Or il ressort tant des termes de l’ordonnance contestée que des conclusions de M. X que les demandes sont dirigées à l’encontre de Me Y en sa qualité de mandataire liquidateur de la société GH Team Passenger Services.
Le moyen est donc inopérant et sera rejeté.
Sur la compétence de la juridiction de référé et la demande de réintégration de M. X au sein de la société Alyzia
A titre liminaire, il sera rappelé que M. X a été engagé le 15 novembre 2010 par la société Swissport Services CDG en qualité d’agent de passage.
Après avoir bénéficié de plusieurs mutations temporaires à compter du 1er mai 2015 au sein de la société GH Team Passenger Services en qualité de Leader de vol, un avenant a organisé le transfert de son contrat à compter du 1er juin 2017, au sein de cette société au même emploi, coefficient 235 de la convention collective du personnel au sol des entreprises de transport aérien.
Le 10 août 2017, le tribunal de commerce de Bobigny a ouvert une procédure de redressement judiciaire au bénéfice de la société GH Team Passenger Services, convertie en liquidation judiciaire par jugement du 14 février 2018.
Aux termes de deux sommations interpellatives versées au débat, il ressort que Me Y s’est rapproché des compagnies aériennes pour lesquelles la société GH Team Passenger Services assurait les prestations aéroportuaires, à savoir les compagnies Asiana Airlines, Air Baltic et Finnair, en vue d’organiser la reprise des salariés de cette société, en application de l’annexe 6 de la convention collective du personnel au sol des entreprises de transport aérien, concernant le transfert des salariés entre les entreprises d’assistance en escale.
En réponse, il est apparu que les marchés Air Baltic et Finnair avaient été repris par la société Groupe Europe Handling (GEH) et le marché Asiana Airlines par la société Alyzia.
Les sommations ont été délivrées par Me Y les 16 février 2018 et 11 avril 2018 aux sociétés GEH et Alyzia en vue d’obtenir la liste et le nombre de salariés devant être transférés. Une liste de salariés transférables, établie par la DRH de GH Team Passenger Services, était annexée à ces deux sommations.

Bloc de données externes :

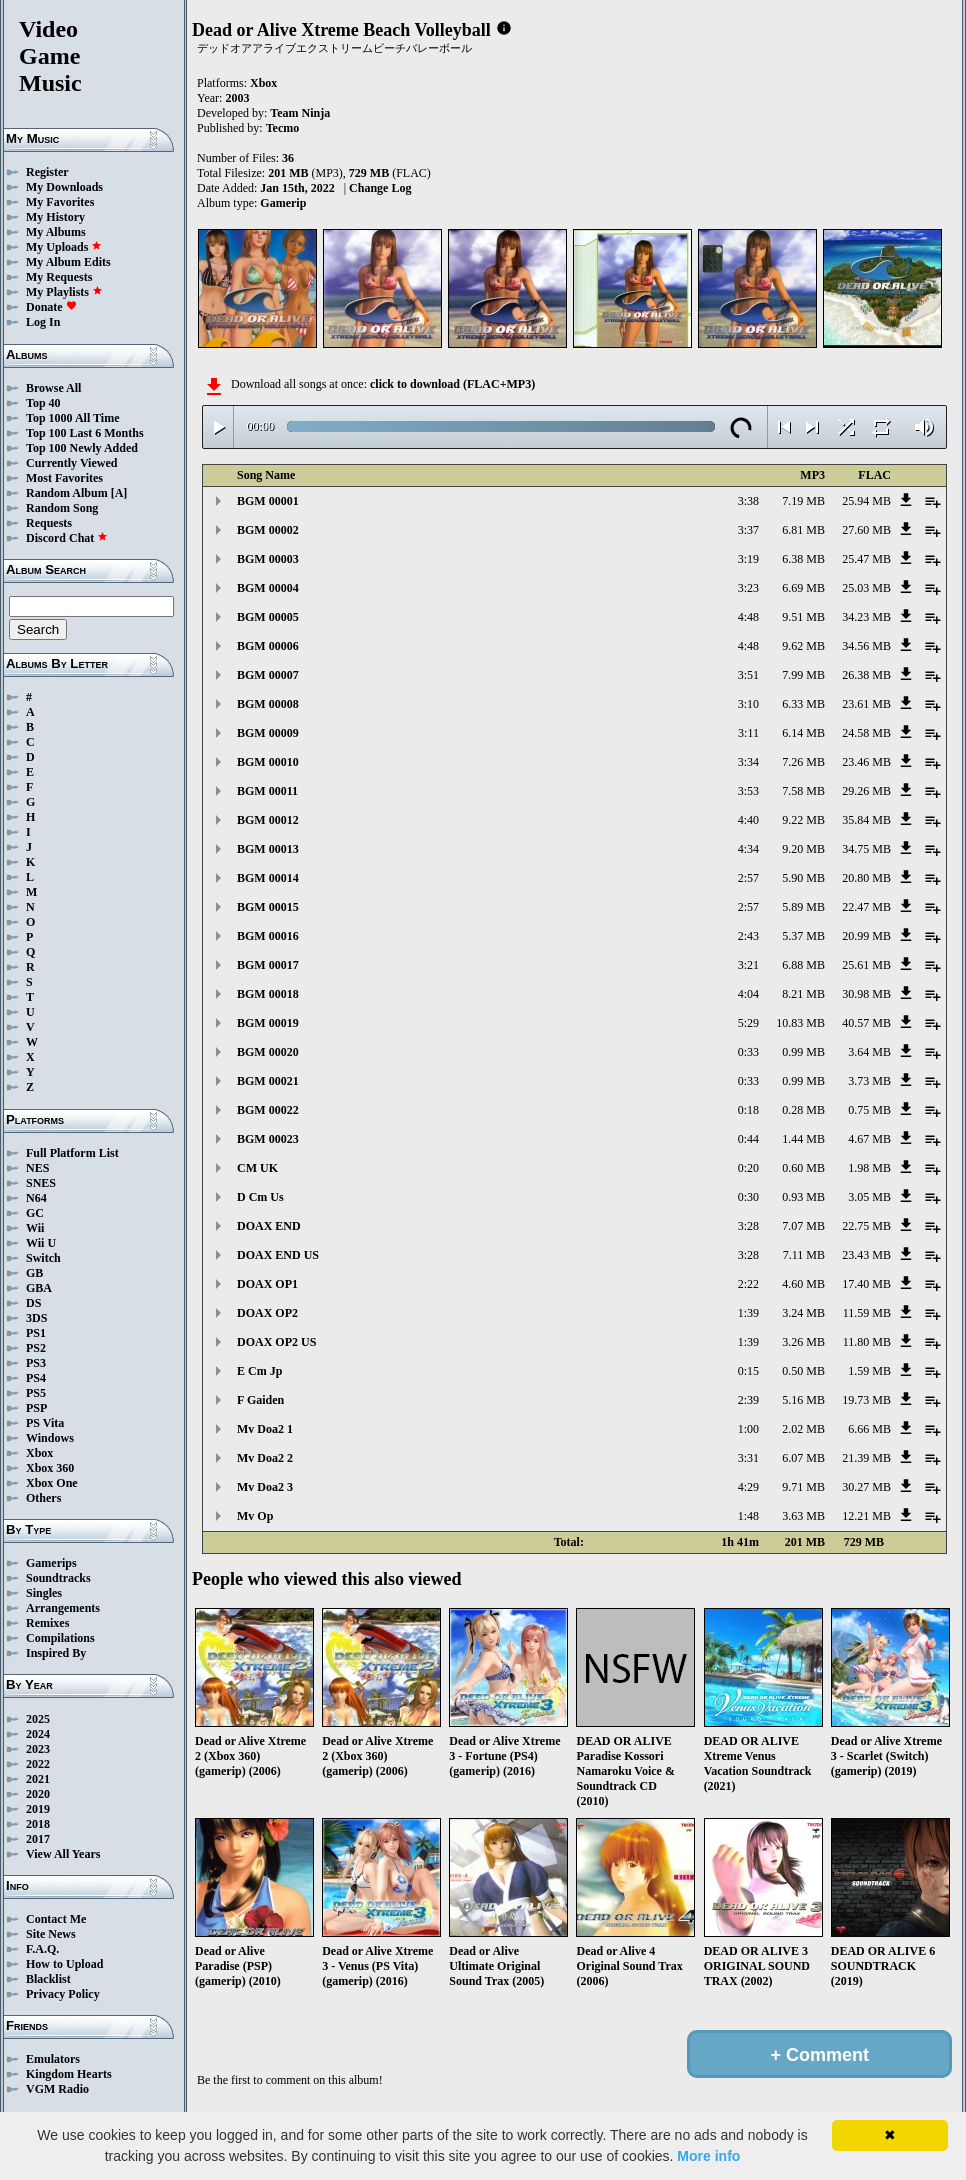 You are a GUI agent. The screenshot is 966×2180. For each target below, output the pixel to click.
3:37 (748, 530)
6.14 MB (803, 733)
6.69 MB (803, 588)
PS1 (36, 1333)
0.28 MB (803, 1110)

Le 9 mars 2018, Me Y avait saisi l’inspection du travail d’une demande d’autorisation de licenciement des salariés protégés de la société GH Team Passenger Services, au motif que le jugement du 14 février 2018 emportait la fermeture de l’entreprise et la cessation immédiate de toute activité.
M. X était intégré à la liste des salariés protégés en qualité de représentant de section syndicale et de candidat non élu aux élections partielles du CHSCT.

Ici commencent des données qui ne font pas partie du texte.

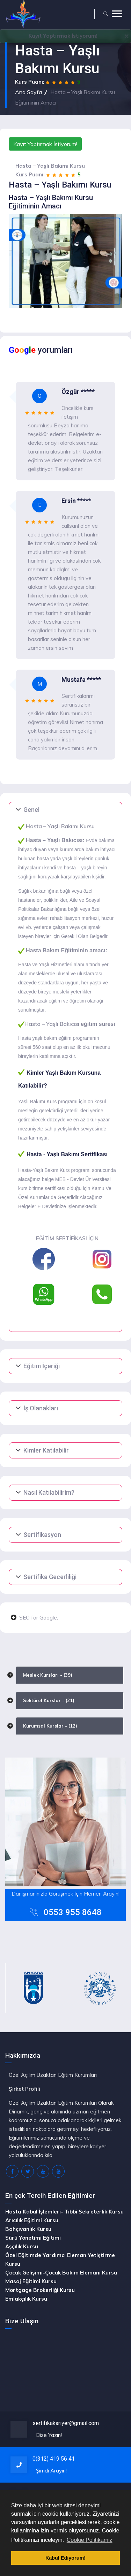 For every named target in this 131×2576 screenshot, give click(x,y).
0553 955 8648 (73, 1912)
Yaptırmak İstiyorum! (63, 35)
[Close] (126, 35)
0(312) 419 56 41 (53, 2458)
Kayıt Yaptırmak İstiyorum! (45, 143)
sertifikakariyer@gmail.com (65, 2423)
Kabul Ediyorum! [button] (65, 2558)
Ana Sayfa (28, 92)
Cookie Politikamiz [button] (89, 2540) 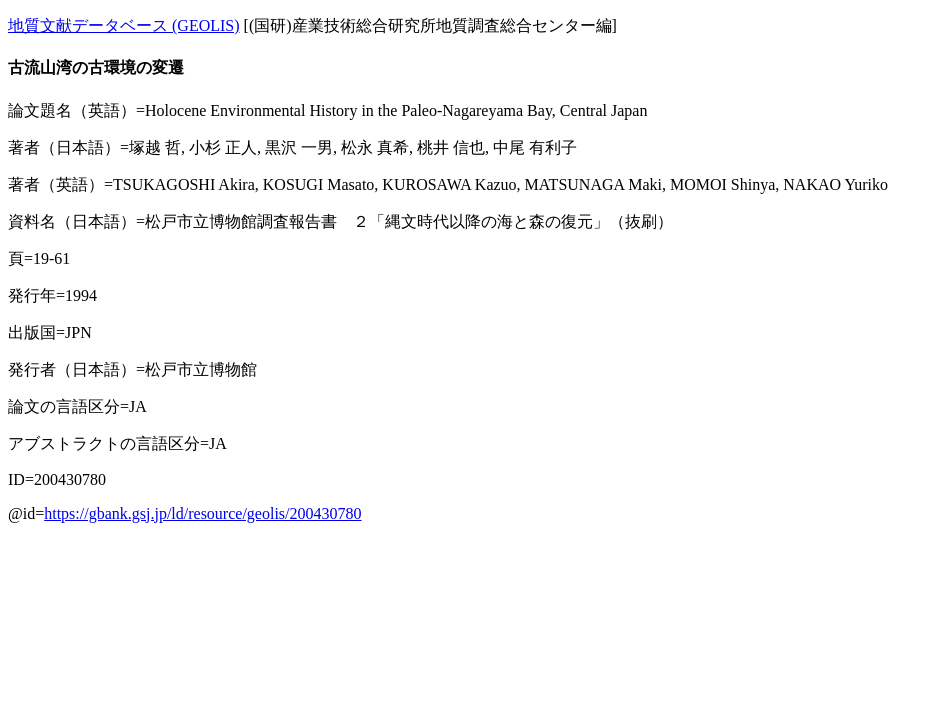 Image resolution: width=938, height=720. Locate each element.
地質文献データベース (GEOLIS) (124, 25)
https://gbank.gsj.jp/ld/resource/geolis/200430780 (202, 513)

Le 23 avril 2018, l’inspection du travail a rendu une décision d’autorisation de licenciement.
Me Y a notifié à M. X son licenciement pour motif économique par lettre du 27 avril 2018.

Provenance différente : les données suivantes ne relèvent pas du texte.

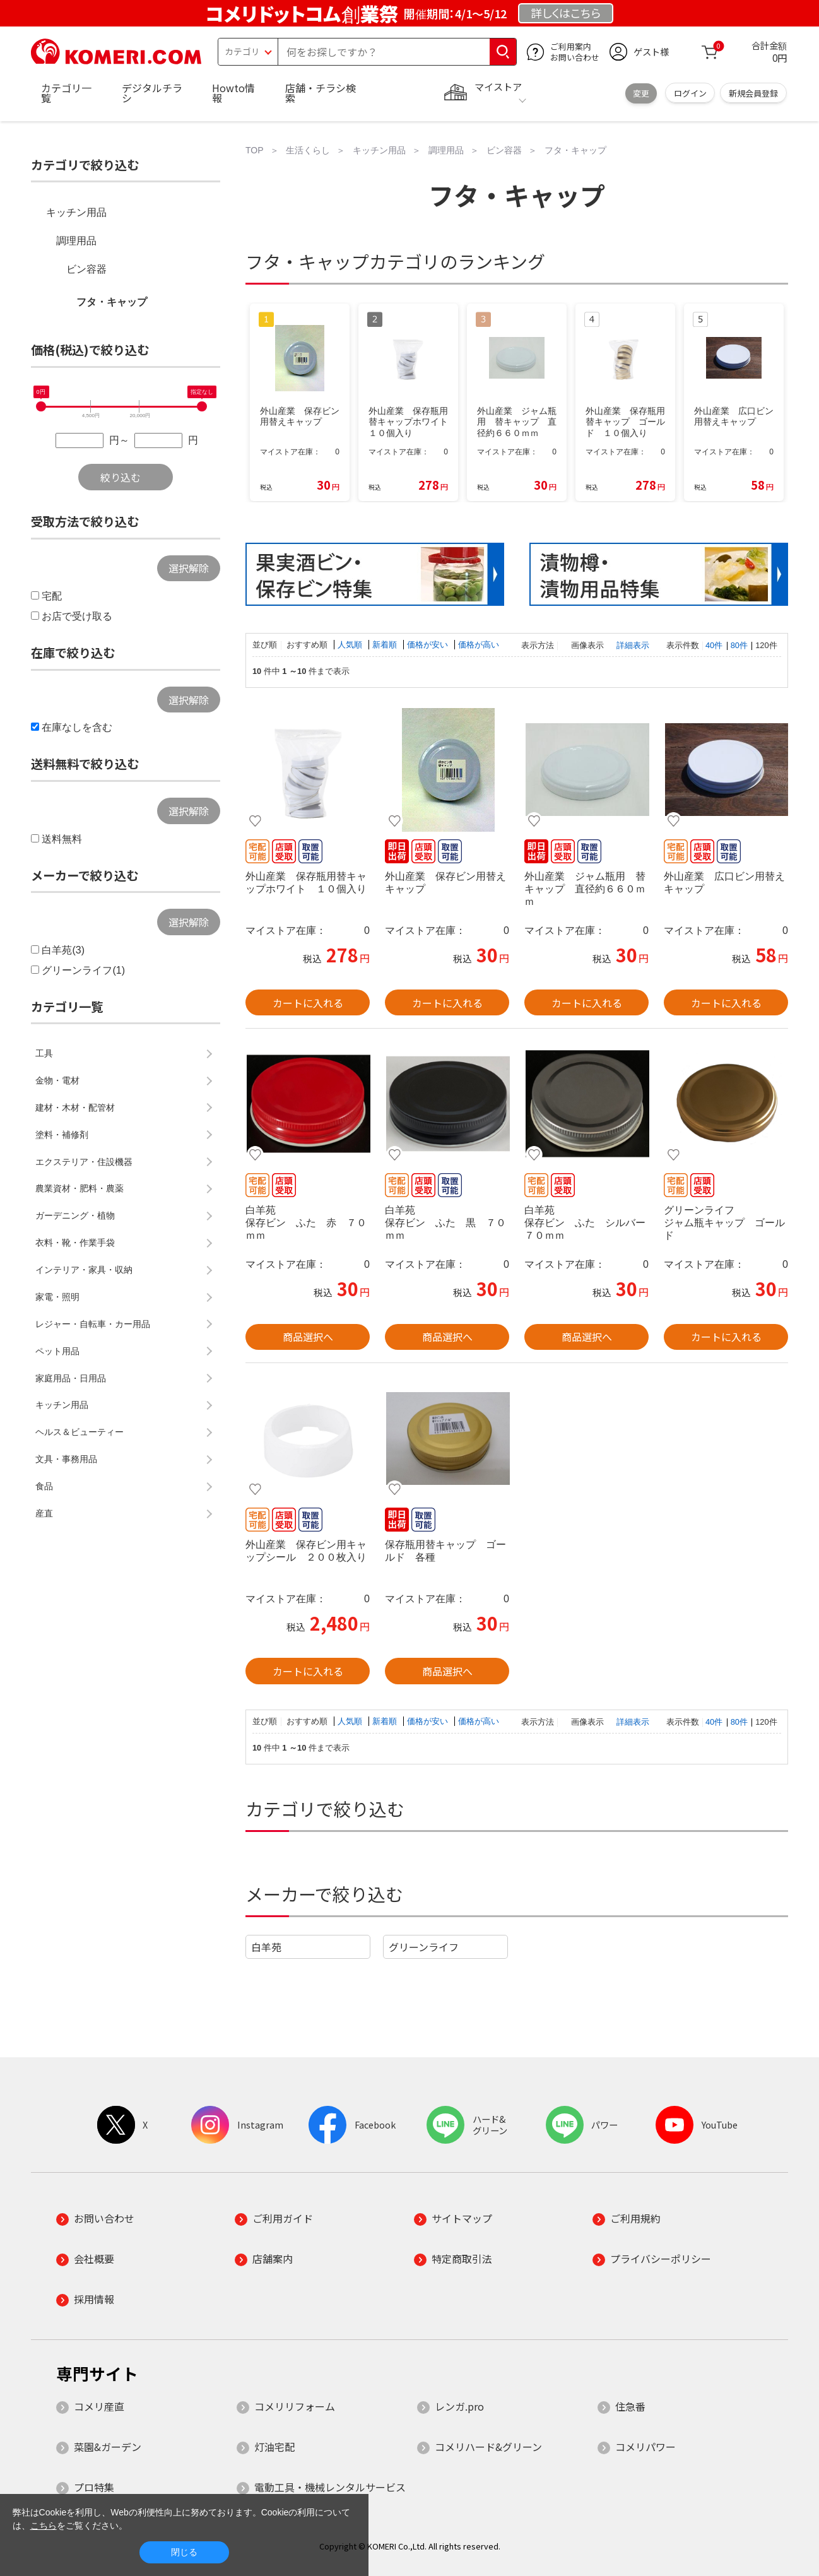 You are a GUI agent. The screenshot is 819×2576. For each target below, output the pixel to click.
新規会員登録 (753, 93)
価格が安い (429, 644)
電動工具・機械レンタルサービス (330, 2487)
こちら (43, 2525)
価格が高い (478, 644)
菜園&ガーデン (107, 2447)
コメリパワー (645, 2447)
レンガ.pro (459, 2406)
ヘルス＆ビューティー (79, 1432)
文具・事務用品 (66, 1459)
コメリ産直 (99, 2406)
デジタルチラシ (152, 92)
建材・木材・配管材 (75, 1107)
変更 (641, 93)
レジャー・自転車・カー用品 (92, 1324)
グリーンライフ (424, 1946)
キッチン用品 (76, 212)
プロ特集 (94, 2487)
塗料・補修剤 (61, 1135)
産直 (44, 1513)
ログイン (690, 93)
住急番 (630, 2406)
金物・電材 (57, 1080)
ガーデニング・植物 (75, 1215)
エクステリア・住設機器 (84, 1162)
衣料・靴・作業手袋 (75, 1243)
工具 (44, 1053)
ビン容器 (86, 269)
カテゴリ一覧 (66, 92)
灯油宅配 (274, 2447)
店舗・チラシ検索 (320, 92)
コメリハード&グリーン (488, 2447)
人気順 (351, 644)
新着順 (385, 644)
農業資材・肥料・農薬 (79, 1188)
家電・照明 (57, 1297)
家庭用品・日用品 (70, 1378)
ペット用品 (57, 1351)
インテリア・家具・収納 (84, 1270)
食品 (44, 1486)
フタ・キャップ (111, 302)
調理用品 (76, 240)
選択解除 (188, 568)
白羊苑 (266, 1946)
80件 (739, 645)
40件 (713, 645)
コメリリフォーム (294, 2406)
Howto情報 (233, 92)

Par suite du recours hiérarchique exercé par M. X le 22 juin 2018, la Ministre du travail a demandé à l’unité territoriale de la Seine Saint Denis de procéder à une nouvelle enquête, par lettre
du 9 juillet 2018.
Le 14 août 2018, l’inspection du travail a retiré la décision du 23 avril 2018 et refusé l’autorisation de licenciement.
Par deux lettres du 2 septembre 2018, adressées à Me Y et à la société Alyzia, M. X a réclamé à Me Y sa réintégration dans son emploi et à la société Alyzia la reprise de son contrat de travail.
Par lettre du 27 septembre 2018, Me Y a saisi l’inspection du travail d’une demande d’autorisation de transfert du contrat de M. X à la société Alyzia, autorisation accordée par décision du 18 octobre 2018.
Le 28 novembre 2018, M. X a saisi la formation de référé du conseil de prud’hommes de Bobigny aux fins d’obtenir sa réintégration au sein de la société Alyzia, et le paiement des rappels de salaire depuis le 18 octobre 2018.
Par ordonnance du 10 mai 2019 dont appel, le conseil de prud’hommes a dit n’y avoir lieu à référé au motif principal que les demandes présentées dans le cadre d’une liquidation judiciaire, doivent être portées directement devant le bureau de jugement du conseil statuant au fond, en application de l’article L.625-5 du code de commerce.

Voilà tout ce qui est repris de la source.